The American Academy of Family Physicians (AAFP) reviews each recommendation statement issued by the U.S. Preventive Services Task Force (USPSTF), including the evidence reviews on which they are based, and makes an independent determination about whether to endorse the recommendation or to develop its own.1 The AAFP often endorses USPSTF recommendations; however, on occasion the AAFP has a different interpretation of the complex clinical data or its application to the practice of family medicine.2,3 This occurred with the USPSTF's recent recommendation on prostate cancer screening.
The USPSTF changed its position from recommending against routine prostate-specific antigen (PSA)–based screening (D recommendation)4 to concluding that for men 55 to 69 years of age, the decision to undergo periodic PSA-based screening should be individualized (C recommendation).5 The USPSTF now recommends that men have an opportunity to discuss the potential benefits and harms of screening with their physician and to incorporate their preferences in the decision.5 The language of this recommendation implies that all men 55 to 69 years of age should be offered shared decision making regarding PSA-based prostate cancer screening, even though there is little evidence that routinely doing so improves patient-oriented outcomes.
Based primarily on the single randomized controlled trial that demonstrated benefit from prostate cancer screening, the USPSTF estimates that of 1,000 men 55 to 69 years of age screened over 13 years, 100 will be diagnosed with prostate cancer, 80 will undergo treatment, and 1.3 deaths from prostate cancer and three cases of metastatic prostate cancer will be avoided.5 Table 1 shows estimated outcomes from screening average-risk men.5 Few men diagnosed with and treated for prostate cancer will experience a mortality benefit, and an estimated 20% to 50% of those treated will never become symptomatic, even without treatment.6 This high rate of overdiagnosis from prostate cancer screening exposes many men to harms without any potential benefit.

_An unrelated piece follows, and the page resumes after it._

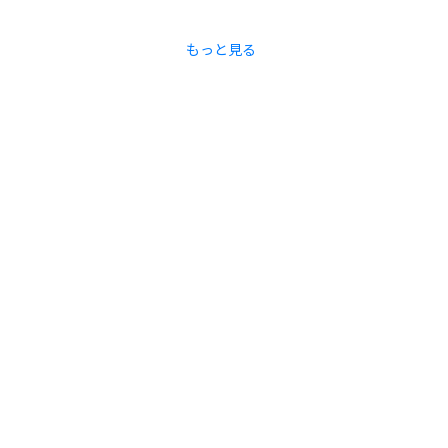
もっと見る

The AAFP finds that the net benefit of population screening for prostate cancer is small at best, and it does not recommend routinely discussing PSA-based screening if the patient does not request it. Providing all eligible men with shared decision making, regardless of approach,7 requires time and diverts focus from other preventive services that are more likely to improve health outcomes. However, the AAFP recognizes the importance of providing patient-centered care, incorporating patient values in decision making, and respecting patient choice. For that reason, the AAFP supports providing PSA-based screening to men 55 to 69 years of age who express a clear preference for the test after having an opportunity to participate in shared decision making.
The AAFP recommends the following:
The AAFP does not recommend routine PSA-based screening for prostate cancer. For men 55 to 69 years of age who are considering periodic prostate cancer screening, physicians should discuss the risks and benefits and engage in shared decision making that enables an informed choice. (Grade C recommendation.)8
The AAFP recommends against screening for prostate cancer in men 70 years and older. (Grade D recomemndation.)8
|Screening method||PSA testing only; no evidence to support digital rectal examination or any other screening methods9|
|Screening interval||Repeat PSA screening required10; beneficial screening intervals in the single effective trial typically occurred every two to four years11|
|Men 70 years and older||No benefit to PSA screening in this population|
|Men younger than 55 years||Inadequate data to determine whether this population would benefit from screening|
|Black men and men with a family history of prostate cancer||Inadequate data to determine whether the outcomes of screening in these higher risk men are different from those in average-risk men; however, higher risk men may have different perceptions of the risks and benefits involved|
Clinical preventive service recommendations are based on populations but are applied to individuals. Even with good evidence of a significant net benefit for a population, some individuals will have no benefit, and others will be harmed. In the case of prostate cancer screening, the AAFP believes that the net benefit does not justify routine screening or routinely offering shared decision making. However, an individual may desire screening, and he will make a more informed decision following shared decision making with a trusted physician who incorporates the patient's values and respects the patient's decision. The AAFP prostate cancer screening recommendations are based on family medicine values that emphasize patient choice, use of the best available evidence, and the personal patient-physician relationship.
Editor's Note: Dr. Stevermer and Dr. Fink are chair and vice chair, respectively, of the AAFP Commission on Health of the Public and Science's Subcommittee on Clinical Preventive Services.
The opinions and assertions contained herein are the private views of the authors and are not to be construed as official or as reflecting the views of the Uniformed Services University of the Health Sciences or the Department of Defense.